Naomi Lazar ’17 has written a new blog post about “Urinetown,” the winter main-stage show of the theater department. She is acting in the show, playing Ms. Pennywise, and is also taking a lighting-design class this term, so has helped with hanging and focusing the lights for the show. Read the first and second posts about the production.

By Naomi Lazar ’17

In the world of theater, there is an infamous period in a show’s production called “hell week.” If this name sounds a bit dramatic, it is. But then, we wouldn’t be in theater if we were not dramatic people. During this production, Feb. 11 marked the first day of hell week for the cast and crew of Urinetown, playing through Feb. 26 at the Hopkins Center for the Arts.

“Hell week” refers to the week leading up to a show. It is a time when all the people who are part of the show—directors, designers, actors, and backstage crew—come together to create the final product. The first component of this week is called “tech.”

During tech, we go through every moment in the show and add in light and sound cues. In a musical, this includes working with the orchestra. Because there are so many moving parts being integrated, it can take an excruciating amount of time to finish teching one scene, let alone the entire show. However, it is crucial to work through all the kinks and get the timing just right.

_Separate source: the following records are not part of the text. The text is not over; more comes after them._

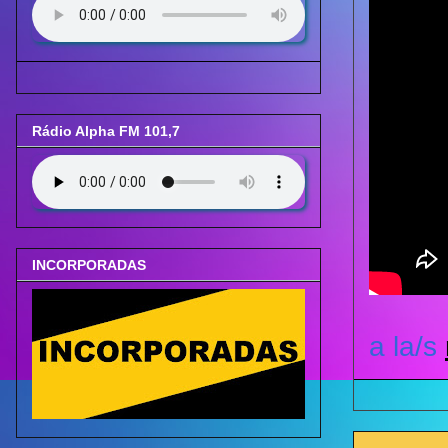
Rádio Alpha FM 101,7
INCORPORADAS
a la/s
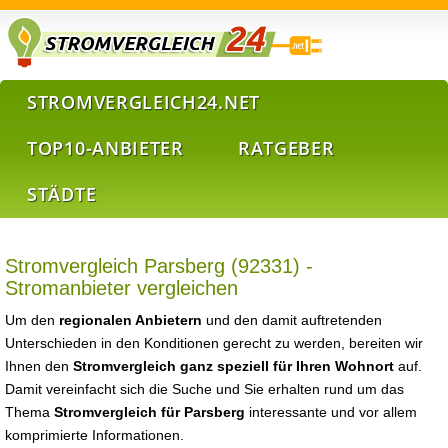
STROMVERGLEICH24.NET
TOP10-ANBIETER
RATGEBER
STÄDTE
Stromvergleich Parsberg (92331) -
Stromanbieter vergleichen
Um den
regionalen Anbietern
und den damit auftretenden
Unterschieden in den Konditionen gerecht zu werden, bereiten wir
Ihnen den
Stromvergleich ganz speziell für Ihren Wohnort
auf.
Damit vereinfacht sich die Suche und Sie erhalten rund um das
Thema
Stromvergleich für Parsberg
interessante und vor allem
komprimierte Informationen.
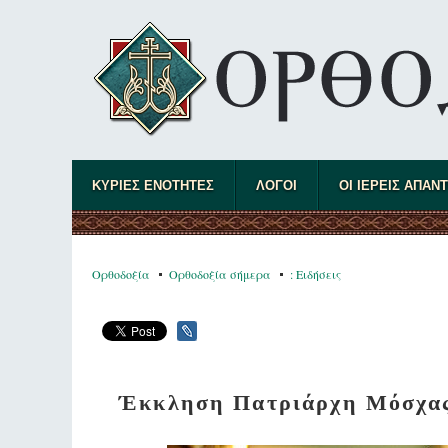
ΚΥΡΙΕΣ ΕΝΟΤΗΤΕΣ
ΛΟΓΟΙ
ΟΙ ΙΕΡΕΙΣ ΑΠΑΝ
Ορθοδοξία
Ορθοδοξία σήμερα
: Ειδήσεις
Έκκληση Πατριάρχη Μόσχας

This is why one of the most important people in the tech process, or in my opinion the most important person, is the stage manager. The stage manager is in charge of calling every cue and making sure things happen how and when they are supposed to. And if something goes wrong, it is the stage manager’s job to get us all back on track. While the actors and designers have had time to improve their work, stage managers only get hell week to practice calling the cues.

So while tech is a slow and arduous process for the actors, it is a fast-paced marathon for stage management. Urinetown‘s stage management team consists of students taking a course on stage management. They have been with us every step of the way, learning all the components of stage management—from writing down blocking, to giving actors line cues, to making sure all props, set pieces, and actors are where they need to be.

They are the unseen, unsung heroes who tie everything together, and if they do their job well, the audience never even thinks of them. Stage managers keep a show going, orchestrate all of the moving pieces of a production, and make a show a success.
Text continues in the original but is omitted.